Yesterday, I attended another training session at my place of work, this session being about time management, and how to make the best use of our time. It was what is called a "soft skills' training session.
The trainer was actually quite adequate. He had a good voice, was organized, and presented well. He had an affable public persona. The method he outlined involve setting priorities, making to do lists that had three categories: Must be done, should be done, and it would be nice if it was done. One was to make lists for the week, and then make sure the top list got done first, and then the second, and, if there was any time left over, the third list could be attended to.
Unfortunately, this method, while valid for many, is of no use to me. I am not the master of my time nor of my priorities. My children, my wife, and my bosses all set their priorities as mine, and I am to fulfill them, before my own. In addition, the categories don't seem quite right to me. After a long day of working on 'must dos" and "should dos", the "It would be nice if..." becomes an absolute necessity, precisely because it is not an absolute necessity.

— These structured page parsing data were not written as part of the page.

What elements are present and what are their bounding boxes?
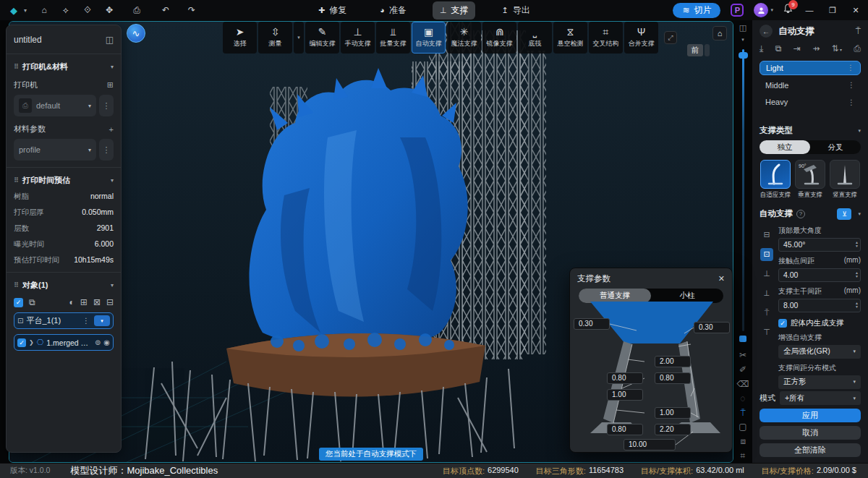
import-preset-icon[interactable]: ⇥	[793, 43, 801, 54]
select-all-checkbox[interactable]: ✓	[14, 298, 23, 307]
stamp-icon[interactable]: ⟡	[58, 3, 74, 17]
tool-mirror-support[interactable]: ⋒ 镜像支撑	[482, 22, 516, 54]
chevron-down-icon[interactable]: ▾	[741, 34, 744, 46]
cavity-checkbox[interactable]: ✓	[778, 319, 787, 328]
visibility-icon[interactable]: ◉	[103, 338, 110, 346]
delete-icon[interactable]: ⊠	[93, 297, 101, 307]
card-adaptive-support[interactable]: 自适应支撑	[760, 160, 791, 200]
section-objects[interactable]: ⠿ 对象(1) ▾	[14, 279, 114, 291]
support-c-icon[interactable]: ⍑	[760, 307, 773, 320]
app-logo-icon[interactable]: ◆	[6, 3, 22, 17]
printer-menu-button[interactable]: ⋮	[99, 95, 114, 116]
back-button[interactable]: ←	[760, 25, 773, 38]
stepper-icon[interactable]: ▲▼	[855, 302, 859, 309]
param-low-left[interactable]: 0.80	[607, 424, 643, 435]
export-preset-icon[interactable]: ⇸	[812, 43, 820, 54]
expand-row-icon[interactable]: ❯	[29, 339, 34, 346]
param-mid-left-2[interactable]: 1.00	[607, 389, 643, 401]
width-icon[interactable]: ⊟	[760, 229, 773, 242]
logo-caret-icon[interactable]: ▾	[22, 3, 29, 17]
material-menu-button[interactable]: ⋮	[99, 139, 114, 161]
kebab-icon[interactable]: ⋮	[847, 64, 854, 72]
tool-manual-support[interactable]: ⊥ 手动支撑	[341, 22, 375, 54]
caret-down-icon[interactable]: ▾	[858, 211, 861, 217]
minimize-button[interactable]: —	[803, 6, 816, 14]
frame-icon[interactable]: ⧈	[740, 434, 746, 448]
chevron-down-icon[interactable]: ▾	[111, 282, 114, 289]
panel-toggle-icon[interactable]: ◫	[739, 22, 746, 34]
add-material-icon[interactable]: +	[109, 125, 114, 134]
eraser-icon[interactable]: ⌫	[737, 377, 749, 391]
add-frame-icon[interactable]: ⊞	[80, 297, 88, 307]
apply-button[interactable]: 应用	[760, 409, 861, 422]
param-low-right[interactable]: 2.20	[655, 424, 691, 435]
platform-row[interactable]: ⊡ 平台_1(1) ⋮ ▾	[14, 312, 114, 329]
top-angle-input[interactable]: 45.00° ▲▼	[778, 238, 861, 252]
assistant-button[interactable]: ∿	[127, 24, 145, 43]
segment-branching[interactable]: 分叉	[810, 140, 861, 154]
sort-icon[interactable]: ⇅▾	[832, 43, 842, 54]
nav-support[interactable]: ⊥ 支撑	[433, 1, 476, 20]
param-top-left[interactable]: 0.30	[574, 318, 610, 330]
mode-select[interactable]: +所有 ▾	[780, 391, 861, 405]
param-top-right[interactable]: 0.30	[694, 322, 730, 333]
param-mid-left-1[interactable]: 0.80	[607, 372, 643, 384]
help-icon[interactable]: ?	[796, 210, 805, 218]
layer-slider-end-handle[interactable]	[739, 336, 746, 342]
focus-icon[interactable]: ⊚	[95, 338, 101, 346]
toolbar-collapse-button[interactable]: ⤢	[664, 31, 677, 44]
stepper-icon[interactable]: ▲▼	[855, 271, 859, 278]
visibility-settings-icon[interactable]: ⊟	[106, 297, 114, 307]
layer-slider-handle[interactable]	[739, 52, 748, 59]
stepper-icon[interactable]: ▲▼	[855, 241, 859, 248]
palette-icon[interactable]: ◐	[69, 297, 75, 307]
orbit-icon[interactable]: ⟐	[80, 3, 95, 17]
reset-view-button[interactable]: ⌂	[712, 26, 727, 40]
card-vertical-support[interactable]: 竖直支撑	[829, 160, 861, 200]
beam-icon[interactable]: ⊤	[760, 326, 773, 339]
cancel-button[interactable]: 取消	[760, 426, 861, 440]
scissors-icon[interactable]: ✂	[739, 348, 746, 362]
param-mid-right-2[interactable]: 1.00	[655, 407, 691, 419]
slice-button[interactable]: ≋ 切片	[673, 3, 720, 18]
kebab-icon[interactable]: ⋮	[82, 317, 90, 325]
tool-merge-support[interactable]: Ψ 合并支撑	[624, 22, 658, 54]
group-icon[interactable]: ⧉	[29, 297, 35, 307]
home-icon[interactable]: ⌂	[36, 3, 52, 17]
support-b-icon[interactable]: ⟂	[760, 287, 773, 300]
kebab-icon[interactable]: ⋮	[848, 81, 855, 89]
grid-icon[interactable]: ⌗	[741, 448, 746, 463]
param-upper-mid[interactable]: 2.00	[655, 356, 691, 367]
support-params-dialog[interactable]: 支撑参数 ✕ 普通支撑 小柱 0.30 0.30	[569, 268, 733, 453]
layer-slider[interactable]	[742, 49, 744, 331]
trunk-spacing-input[interactable]: 8.00 ▲▼	[778, 299, 861, 312]
tool-auto-support[interactable]: ▣ 自动支撑	[412, 22, 446, 54]
segment-independent[interactable]: 独立	[760, 140, 810, 154]
preset-light[interactable]: Light ⋮	[760, 61, 861, 76]
param-bottom[interactable]: 10.00	[624, 439, 676, 451]
nav-prepare[interactable]: ◕ 准备	[373, 1, 414, 20]
download-preset-icon[interactable]: ⤓	[760, 43, 763, 54]
cavity-support-checkbox-row[interactable]: ✓ 腔体内生成支撑	[778, 318, 861, 328]
tool-measure[interactable]: ⇳ 测量	[258, 22, 292, 54]
chevron-down-icon[interactable]: ▾	[111, 64, 114, 70]
chevron-down-icon[interactable]: ▾	[858, 128, 861, 134]
save-icon[interactable]: ⎙	[129, 3, 145, 17]
dialog-close-icon[interactable]: ✕	[718, 274, 725, 283]
sphere-icon[interactable]: ◌	[740, 391, 745, 406]
tool-overhang-detect[interactable]: ⧖ 悬空检测	[553, 22, 587, 54]
tool-batch-support[interactable]: ⫫ 批量支撑	[376, 22, 410, 54]
preset-heavy[interactable]: Heavy ⋮	[760, 95, 861, 110]
model-checkbox[interactable]: ✓	[17, 338, 26, 347]
pen-icon[interactable]: ✐	[739, 362, 746, 377]
move-icon[interactable]: ✥	[101, 3, 117, 17]
redo-icon[interactable]: ↷	[184, 3, 200, 17]
material-select[interactable]: profile ▾	[14, 139, 96, 161]
tool-cross-structure[interactable]: ⌗ 交叉结构	[589, 22, 623, 54]
kebab-icon[interactable]: ⋮	[848, 98, 855, 106]
support-tool-icon[interactable]: ⍑	[740, 406, 745, 420]
box-icon[interactable]: ▢	[739, 420, 746, 435]
plugin-logo[interactable]: P	[731, 4, 744, 17]
printer-select[interactable]: ⎙ default ▾	[14, 95, 96, 116]
add-printer-icon[interactable]: ⊞	[107, 80, 114, 90]
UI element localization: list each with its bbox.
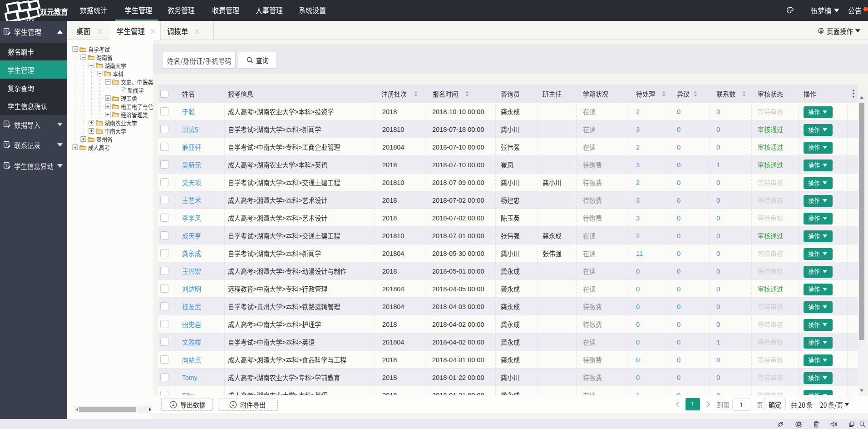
svg-text:?: ? [5, 142, 8, 147]
svg-text:?: ? [5, 163, 8, 168]
svg-text:?: ? [5, 122, 8, 126]
svg-text:?: ? [5, 29, 8, 34]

My time management takes another form, one which evolve around my hobbies, mainly my woodshop. It consists of two basic steps, which may even be considered one basic step with two sides, like a coin. The first side/step is to subdivide tasks into their smallest possible units. In woodworking, for example, building a table is a matter of cutting wood, shaping the wood, smoothing the wood, cutting joints on the wood, fitting the wood and finishing the wood. These steps can be made even smaller. cutting the wood involves measuring and marking the wood, sawing the wood, and planing or otherwise smoothing the saw marks.
The second side/step is to learn to recognize the time you have, and not to look for the time you do not. In the above example. if I were to look at building the table as a whole, I would see that it would take me, say. thirty to forty hours. That's great, except I don't have thirty to forty hours, nor do I have twenty or even ten . These long hours simply do no exist as free time in my day. But I do have free half hours, or free ten minutes, and these can be easily use to further the project along. If I have five minutes, I can measure an mark the boards I need to cut. If I have another five or ten minutes later in the day, I can saw the boards. baby steps to be sure, but progress is progress, even if it is only measured by inches.
Now, in the case of woodworking, there is always a point or two where only a block of hours will suffice to complete a task. Take gluing, for example. I have a desk I am working on for younger. The carcase is ready to be glued up, and has been waiting for a little while. A glue up of this size is a fairly complex process, and will take a little while. I need at least an hour or two to do it, because once the glue is poured and spread, the wood has to go together and it has to be done correctly. However I have not had a few free hours of late. Does this mean all my working is stopped? Not at all. I have several hobbies and even several projects on the go in my woodshop. Ten minutes need not be wasted simply because I am at a certain point in one project: I simply work on another.
This is how I make use of my time. There never seems to be enough time, I know, but the day still has the same number of hours it did in Leonardo da Vinci's time, or in Michelangelo's. I cannot dedicate myself to my craft as these two men did, but by making use of what time I have, I can still get jobs done. There is time enough for nearly anything, but there is never so much time that it may be wasted.